I’ll follow your suggestion and take a step back.
I’m currently involved in a field called probabilistic graphical models. Within this field, I’m focusing on problems that involve discrete random variables (variables that can take a finite number of values). A probabilistic graphical model is defined by a set of factors that represent the relationship of the different random variables with each other. Such models can be used to answer interesting questions such as what is the probability that something occurs given that a subset of the variables is observed.

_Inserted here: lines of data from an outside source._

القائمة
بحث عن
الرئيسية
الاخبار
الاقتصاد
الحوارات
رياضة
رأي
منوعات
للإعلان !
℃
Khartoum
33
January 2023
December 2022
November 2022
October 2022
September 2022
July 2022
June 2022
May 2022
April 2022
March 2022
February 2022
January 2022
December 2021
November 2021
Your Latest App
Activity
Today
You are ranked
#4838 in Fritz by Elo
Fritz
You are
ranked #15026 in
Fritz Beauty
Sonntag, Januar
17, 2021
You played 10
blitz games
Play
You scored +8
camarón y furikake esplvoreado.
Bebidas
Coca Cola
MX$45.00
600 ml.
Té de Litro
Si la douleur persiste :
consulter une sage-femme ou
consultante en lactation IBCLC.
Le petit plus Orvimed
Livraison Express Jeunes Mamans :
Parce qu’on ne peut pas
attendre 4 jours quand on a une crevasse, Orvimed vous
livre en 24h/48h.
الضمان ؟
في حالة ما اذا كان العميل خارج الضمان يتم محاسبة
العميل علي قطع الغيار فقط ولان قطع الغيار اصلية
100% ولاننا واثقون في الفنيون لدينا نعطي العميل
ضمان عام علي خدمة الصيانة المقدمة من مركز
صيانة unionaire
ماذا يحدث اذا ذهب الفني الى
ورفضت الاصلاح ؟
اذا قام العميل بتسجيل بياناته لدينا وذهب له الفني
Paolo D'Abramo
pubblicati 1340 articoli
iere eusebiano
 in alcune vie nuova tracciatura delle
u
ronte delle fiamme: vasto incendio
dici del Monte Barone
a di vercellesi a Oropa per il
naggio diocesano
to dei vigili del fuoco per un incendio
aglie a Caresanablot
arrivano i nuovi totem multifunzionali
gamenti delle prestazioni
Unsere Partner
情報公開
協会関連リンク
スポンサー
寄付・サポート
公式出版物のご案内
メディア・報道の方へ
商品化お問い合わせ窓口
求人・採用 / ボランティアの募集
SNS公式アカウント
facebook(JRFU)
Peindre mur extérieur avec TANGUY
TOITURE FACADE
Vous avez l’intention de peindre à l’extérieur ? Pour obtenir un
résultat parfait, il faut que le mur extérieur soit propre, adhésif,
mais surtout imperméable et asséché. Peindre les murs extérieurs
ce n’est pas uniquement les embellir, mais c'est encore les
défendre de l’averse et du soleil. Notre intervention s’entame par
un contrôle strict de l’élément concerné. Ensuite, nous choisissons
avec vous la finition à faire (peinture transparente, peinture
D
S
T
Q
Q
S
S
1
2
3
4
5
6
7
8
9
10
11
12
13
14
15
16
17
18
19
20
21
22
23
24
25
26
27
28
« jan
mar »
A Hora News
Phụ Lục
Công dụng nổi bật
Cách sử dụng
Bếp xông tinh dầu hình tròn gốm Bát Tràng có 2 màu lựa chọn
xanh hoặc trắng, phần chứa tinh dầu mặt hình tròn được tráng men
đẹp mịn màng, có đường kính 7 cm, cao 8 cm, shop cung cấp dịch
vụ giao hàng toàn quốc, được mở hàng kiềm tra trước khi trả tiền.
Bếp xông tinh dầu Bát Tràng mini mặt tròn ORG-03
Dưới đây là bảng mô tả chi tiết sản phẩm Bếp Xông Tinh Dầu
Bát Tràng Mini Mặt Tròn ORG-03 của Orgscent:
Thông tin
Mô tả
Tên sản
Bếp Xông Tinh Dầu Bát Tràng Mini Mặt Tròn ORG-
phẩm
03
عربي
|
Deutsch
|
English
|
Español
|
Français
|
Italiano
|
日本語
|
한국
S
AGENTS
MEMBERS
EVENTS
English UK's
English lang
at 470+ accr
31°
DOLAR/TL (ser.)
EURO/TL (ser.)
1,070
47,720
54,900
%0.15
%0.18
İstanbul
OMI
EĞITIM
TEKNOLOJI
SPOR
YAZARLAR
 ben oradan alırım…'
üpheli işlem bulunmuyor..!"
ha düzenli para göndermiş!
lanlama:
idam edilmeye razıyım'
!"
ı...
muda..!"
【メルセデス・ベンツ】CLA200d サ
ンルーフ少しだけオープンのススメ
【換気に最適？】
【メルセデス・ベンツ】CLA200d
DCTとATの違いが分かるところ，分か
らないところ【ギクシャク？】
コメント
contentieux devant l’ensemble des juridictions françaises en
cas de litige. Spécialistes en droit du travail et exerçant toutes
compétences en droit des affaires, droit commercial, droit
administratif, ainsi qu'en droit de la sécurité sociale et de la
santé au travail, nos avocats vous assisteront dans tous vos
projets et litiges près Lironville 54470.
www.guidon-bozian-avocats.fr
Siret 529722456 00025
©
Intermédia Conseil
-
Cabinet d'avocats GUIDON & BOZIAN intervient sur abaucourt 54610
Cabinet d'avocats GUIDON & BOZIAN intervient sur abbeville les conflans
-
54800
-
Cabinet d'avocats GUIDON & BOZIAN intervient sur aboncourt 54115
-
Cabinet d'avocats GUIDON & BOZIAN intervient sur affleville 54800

A factor consists of a table of numbers for each instantiation of the random variables involved in that factor, e.g. this is a factor that is a function of 2 binary random variables A and B:

In other words, each factor is a function of a given set of variables in the model, and each of these variables has a given cardinality (number of states). The table size is the multiplication of the cardinality of each of the random variables in the factor.
At this moment, I’m trying to implement an algorithm called Variable Elimination which mainly consists of performing products and marginalizations between the factors. Here is an example of a factor product between 2 factors:
Such factor product generalizes to N factors, where the resulting scope is the union of the scope of the factor operands.
and here is an example of a factor marginalization:
which corresponds to adding the values that correspond to all possible instantiations of the variables that are being marginalized (summed out), which is one (B) in this case.
The function that I shared above and which I’m trying to optimize corresponds to the factor product of N factors. It reshapes the operand factor tables to a common size by adding 1-sized dimensions for those variables that are not present in a given operand but that are present in the resulting scope (the union of variables of all operand factors). This allows me to perform a broadcast multiplication of the reshaped tables to obtain the result.
The problems that I’m focusing on have variables with low cardinalities (2 or 3) but the factors can grow quite large, e.g. a factor with 25 binary variables (33554432 states). The factor products and marginalizations described above are computed many times, hence the importance to optimize these two operations.
My overall goal is to see if I can compete (performance-wise) with the state of the art libraries for this type of problems which are mostly available in C++. My thought is that a Julia implementation could open very interesting possibilities for optimization by making use of the metaprogramming capabilities.